# Plant ID help



## Meshuggahn (Jul 31, 2011)

Hey everyone, I got these plants from generous people in my area but I am not sure exactly what they are. Some are small enough that I need to ID them before I plant them if possible. Any ideas or general species type etc that I should be researching would be a great help.

1. I have this one planted in the back, they are tall and had leaves on the stalk which melted off, but are growing back quickly.










2. I have these planted up front. I dont think they will get a lot longer that this. I hope.










3. I have these in the back as well. The rest are taller and the leaves had a redish hue to them before they melted off. They are growing back nicely as well.









4. Not planted yet. Unsure of possible future size.









5. Not planted. No idea.









Thanks everyone for helping the plant noob.:fish9:


----------



## jbrown5217 (Nov 9, 2011)

The first one looks like willow hydro and the third looks like a crypt of some sort. No idea about the second, fourth, and fifth. The fourth reminds me of java ferns, but the leaf looks slightly different.


----------



## Summer (Oct 3, 2011)

first is willow hygro, second is a val jungle val maybe, third and fourth i think are java ferns


----------



## holly12 (Apr 21, 2011)

1. Willow Hygro

2. Looks like Dwarf Sagettaria (to me anyway)

3. Sunset Hygro? (It looks like dwarf hygro and the "red hue" makes me think sunset.)

4. Java Fern 

5. Wendelov Java Fern (very cool plant - I have a few of them.

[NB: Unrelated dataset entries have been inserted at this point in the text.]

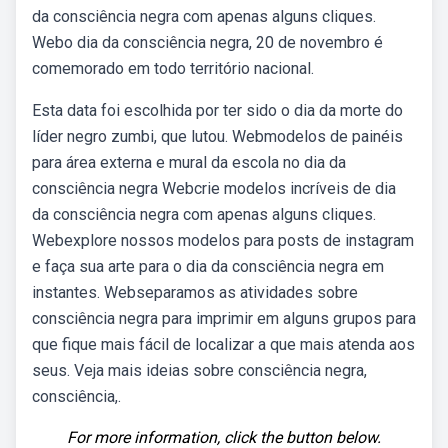
da consciência negra com apenas alguns cliques.
Webo dia da consciência negra, 20 de novembro é
comemorado em todo território nacional.
Esta data foi escolhida por ter sido o dia da morte do
líder negro zumbi, que lutou. Webmodelos de painéis
para área externa e mural da escola no dia da
consciência negra Webcrie modelos incríveis de dia
da consciência negra com apenas alguns cliques.
Webexplore nossos modelos para posts de instagram
e faça sua arte para o dia da consciência negra em
instantes. Webseparamos as atividades sobre
consciência negra para imprimir em alguns grupos para
que fique mais fácil de localizar a que mais atenda aos
seus. Veja mais ideias sobre consciência negra,
consciência,.
For more information, click the button below.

Also called a Lace Java Fern.)

The two Java plants need to be anchored to wood or rocks with fishing line or cotton thread. If the rhizome is buried, they will rot.


----------



## Kehy (Apr 19, 2011)

The last one looks like trident java fern. Windelov fern has the fringe on the tips of the leaves, trident, just has the leave split lower on the leaf. For any of the java ferns, tie them to rocks or driftwood, don't plant them. I had some tied to small rocks before, so I could move them wherever and it wouldn't disturb them too much, so there's an idea if you don't have/want driftwood or bigger rocks


----------



## Meshuggahn (Jul 31, 2011)

Thanks for the help everyone. Now I know what to do with these guys!


----------



## holly12 (Apr 21, 2011)

Wicked Kehy! I haven't heard of the Trident Java! I must own some!


----------



## Kehy (Apr 19, 2011)

lol they sell trident on aquabid...at rather high prices. It'd be fun to do a tank with just java though, in all its variations, hahaha.


----------



## holly12 (Apr 21, 2011)

Yep! Trident, Wendelov, Regular, Needle Leaf, Narrow Leaf........ then all the Anubias variations! Golden, Marbled, Petite, Nana.... the list goes on!


----------